Why care about the planet though? If everyone stopped procreating human suffering could be wiped out forever. But you wouldn’t care about that either.

I take it, then Nonentity, that you are not going to address any of the arguments set before you?

Or, in other words, a Republican :smiley:

That is what I said.

You may wish to do some reading on the stages of moral development. Perhaps it can shed some light on why you care a lot about some things, and little about other things; while most people would not see the world in the same way you do.

Link. Basically, as people’s understanding of the world grows, they view moral questions through different lenses.

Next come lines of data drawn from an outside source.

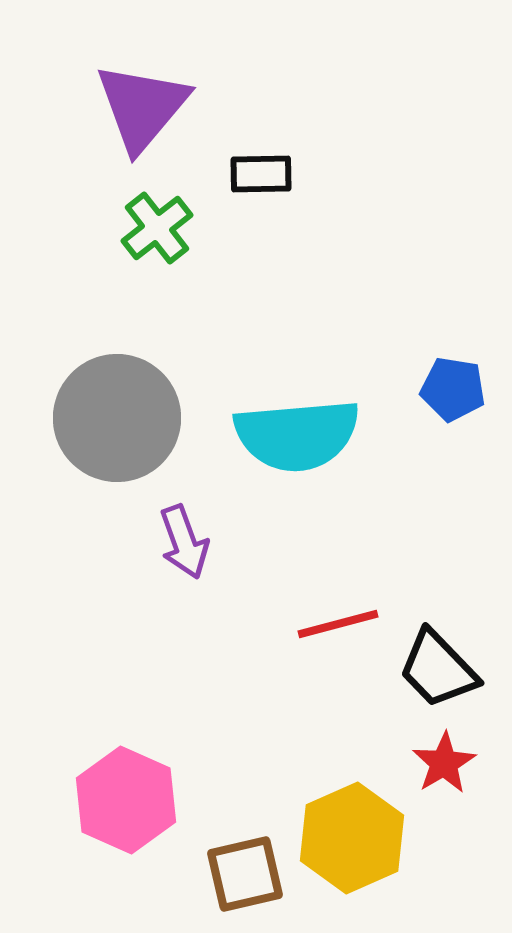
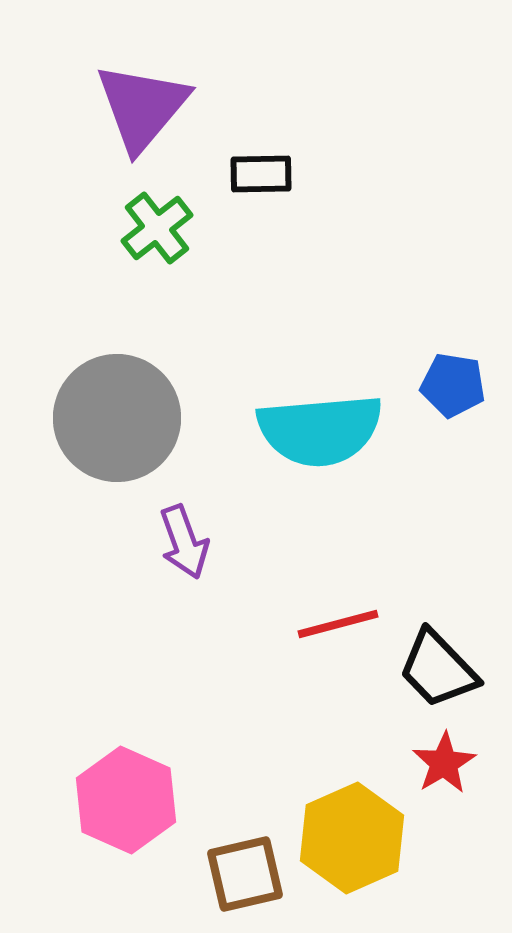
blue pentagon: moved 4 px up
cyan semicircle: moved 23 px right, 5 px up
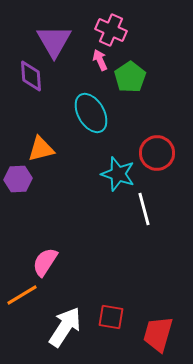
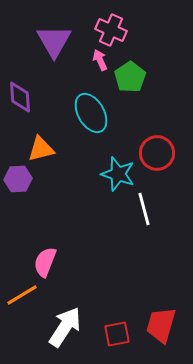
purple diamond: moved 11 px left, 21 px down
pink semicircle: rotated 12 degrees counterclockwise
red square: moved 6 px right, 17 px down; rotated 20 degrees counterclockwise
red trapezoid: moved 3 px right, 9 px up
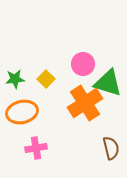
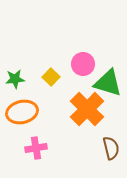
yellow square: moved 5 px right, 2 px up
orange cross: moved 2 px right, 6 px down; rotated 12 degrees counterclockwise
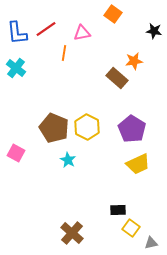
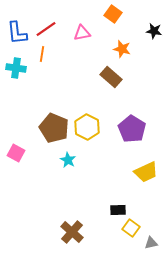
orange line: moved 22 px left, 1 px down
orange star: moved 12 px left, 12 px up; rotated 24 degrees clockwise
cyan cross: rotated 30 degrees counterclockwise
brown rectangle: moved 6 px left, 1 px up
yellow trapezoid: moved 8 px right, 8 px down
brown cross: moved 1 px up
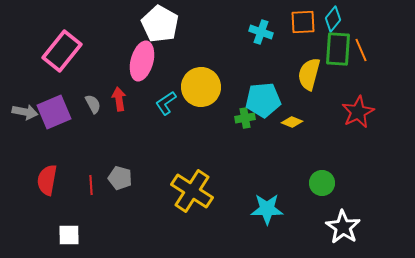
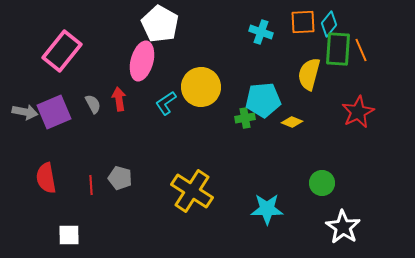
cyan diamond: moved 4 px left, 5 px down
red semicircle: moved 1 px left, 2 px up; rotated 20 degrees counterclockwise
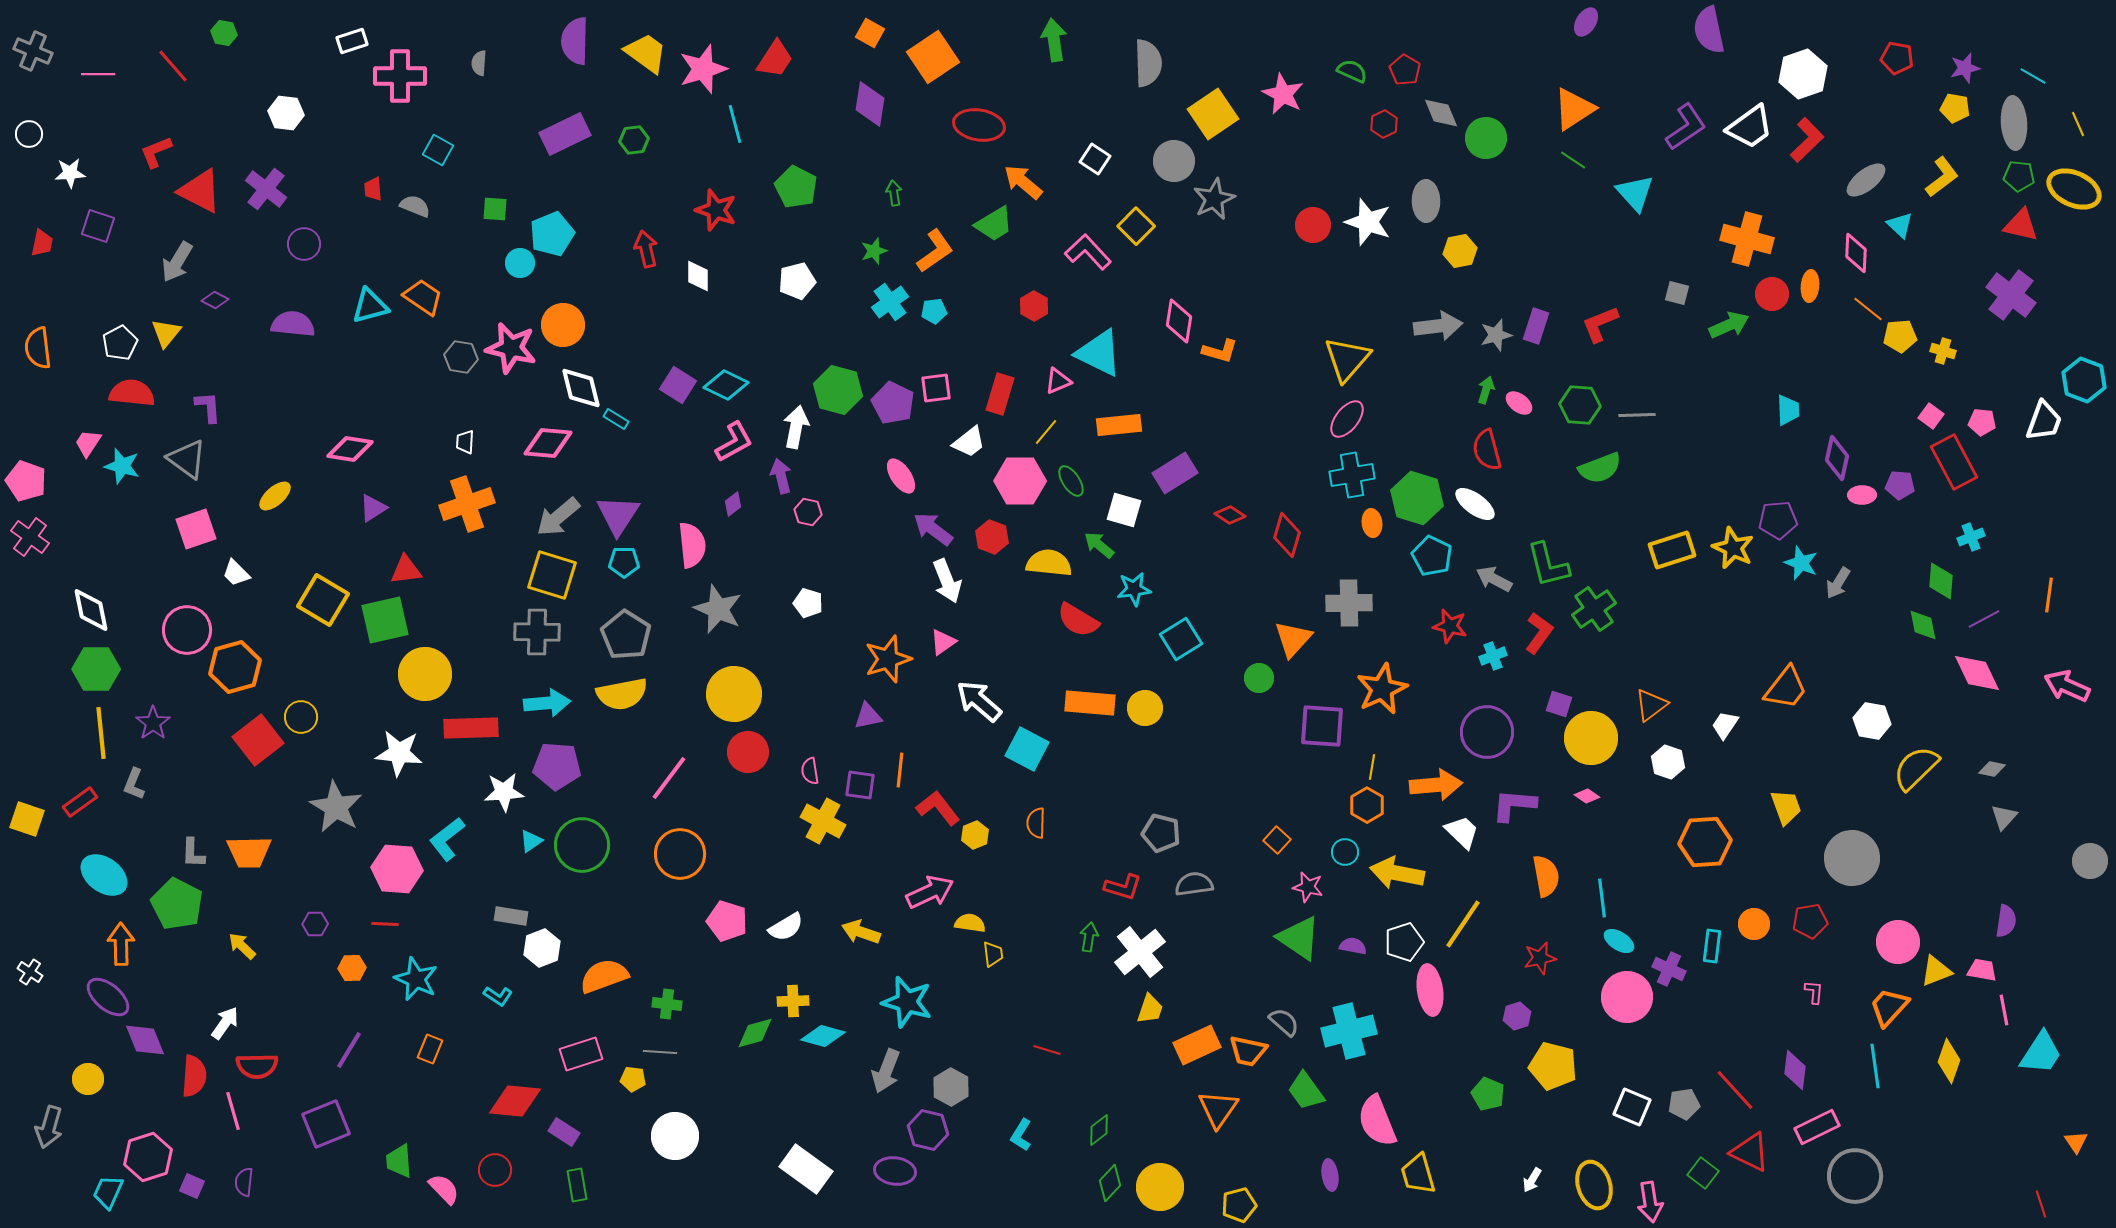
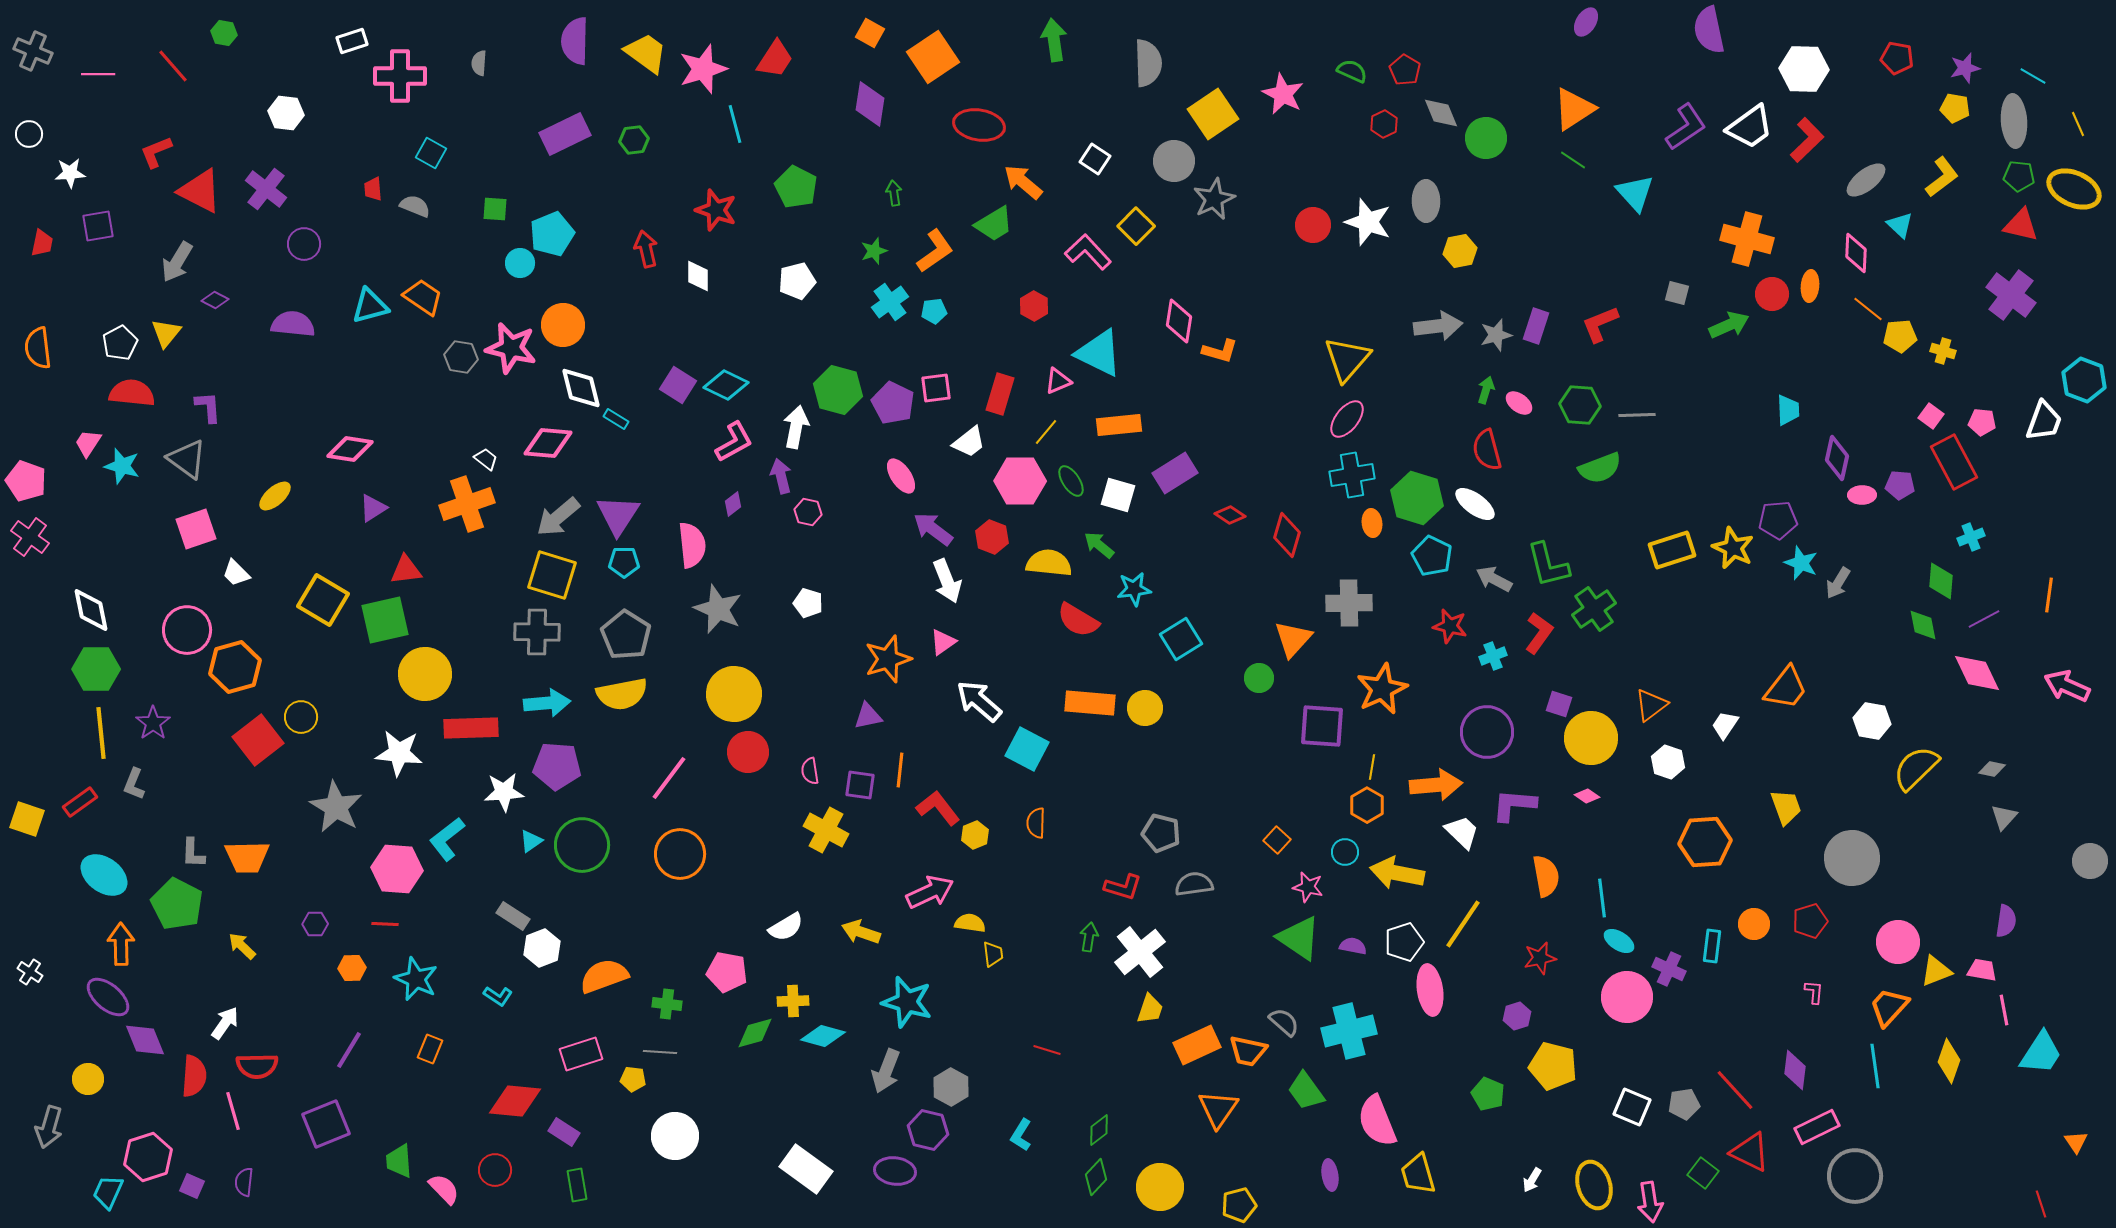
white hexagon at (1803, 74): moved 1 px right, 5 px up; rotated 21 degrees clockwise
gray ellipse at (2014, 123): moved 2 px up
cyan square at (438, 150): moved 7 px left, 3 px down
purple square at (98, 226): rotated 28 degrees counterclockwise
white trapezoid at (465, 442): moved 21 px right, 17 px down; rotated 125 degrees clockwise
white square at (1124, 510): moved 6 px left, 15 px up
yellow cross at (823, 821): moved 3 px right, 9 px down
orange trapezoid at (249, 852): moved 2 px left, 5 px down
gray rectangle at (511, 916): moved 2 px right; rotated 24 degrees clockwise
pink pentagon at (727, 921): moved 51 px down; rotated 6 degrees counterclockwise
red pentagon at (1810, 921): rotated 8 degrees counterclockwise
green diamond at (1110, 1183): moved 14 px left, 6 px up
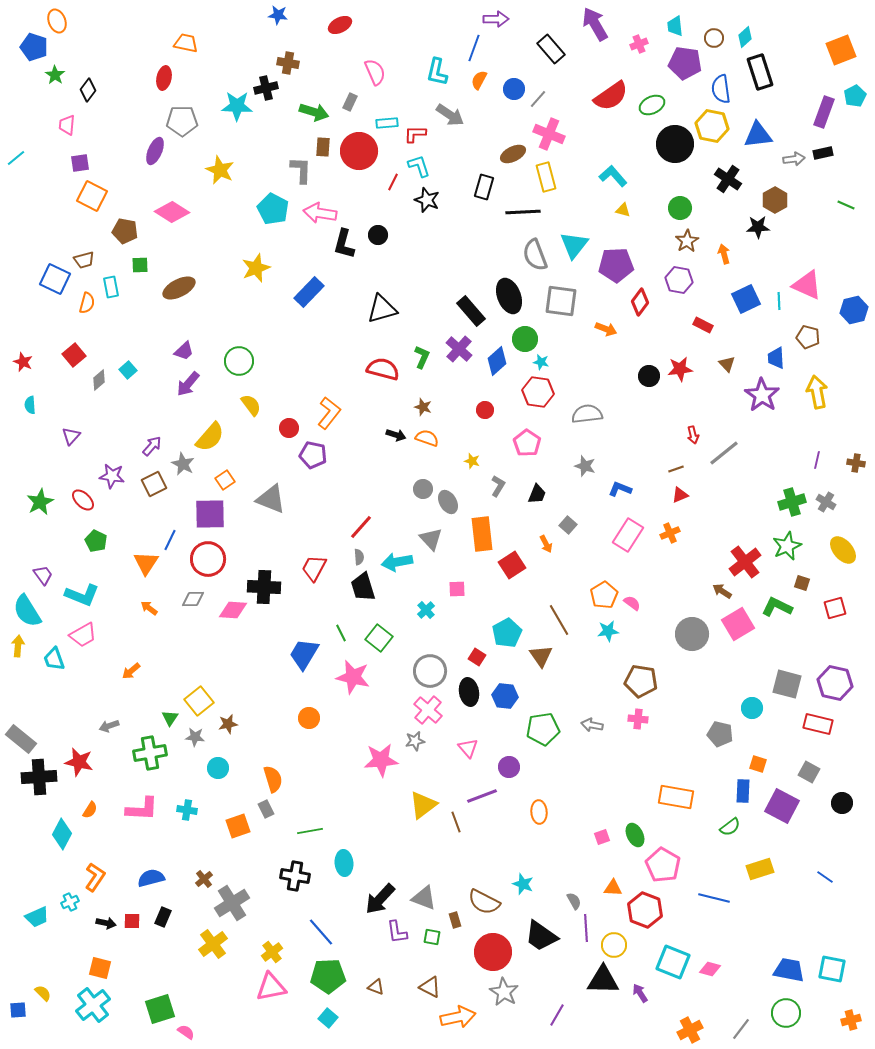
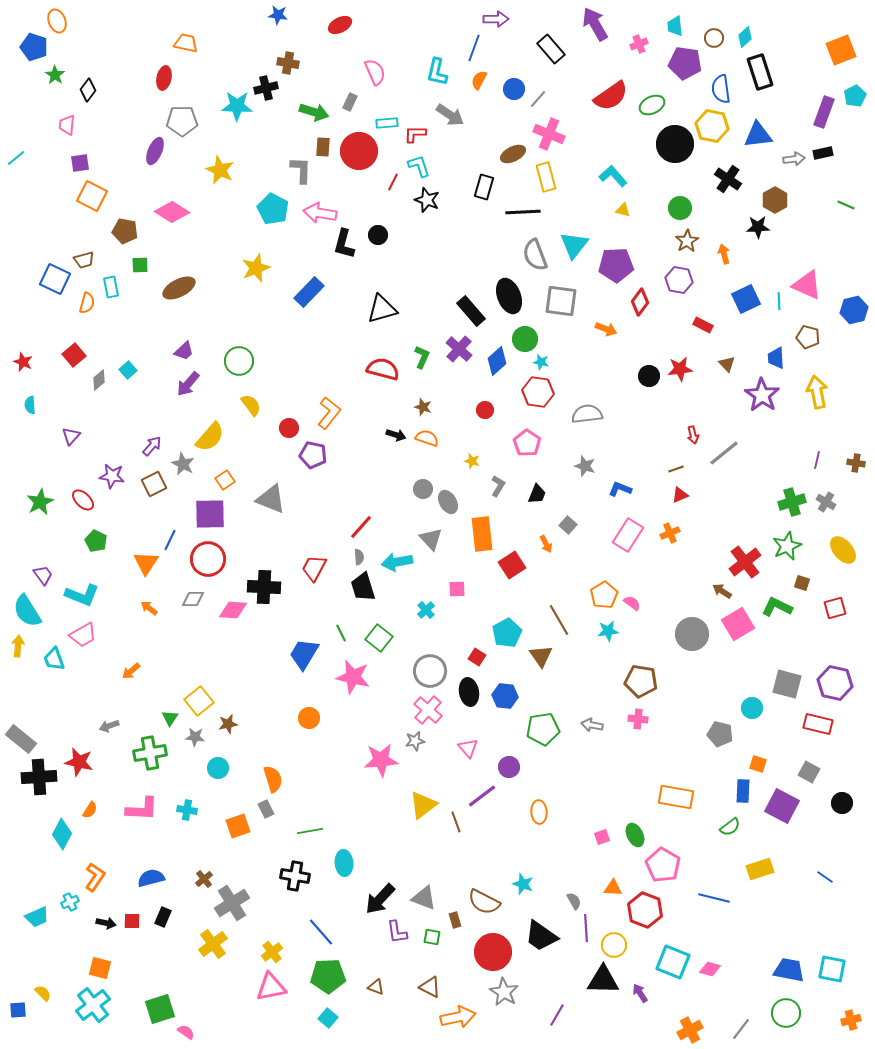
purple line at (482, 796): rotated 16 degrees counterclockwise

The most primitive levels of reasoning tend to focus on “whatever is best for me is best for the world.” The higher, more astute levels of moral reasoning involve principles, an understanding of the importance of society, and the consequences of one’s actions.

If one understands the nature of principles such as the importance of society, the value of life, the value of doing good, and the importance of justice, the need to help make a better world becomes obvious (whether it is contributing value to society, raising children well, or slowing environmental destruction).

Unfortunately, if one cannot grasp the importance of society, justice, and being good, I’m not sure anyone can force you to understand these principles, even as they apply to rather straightforward matters of ending the dumping of toxic chemicals into rivers. You just might want to embark on some philosophical exploration to help realize that you aren’t the only thing of value in the universe.

None of the arguments makes sense to me. How can I be a bad person for not caring about humans that don’t exist?

Say what you will about the tenets of national socialism, at least it’s an ethos.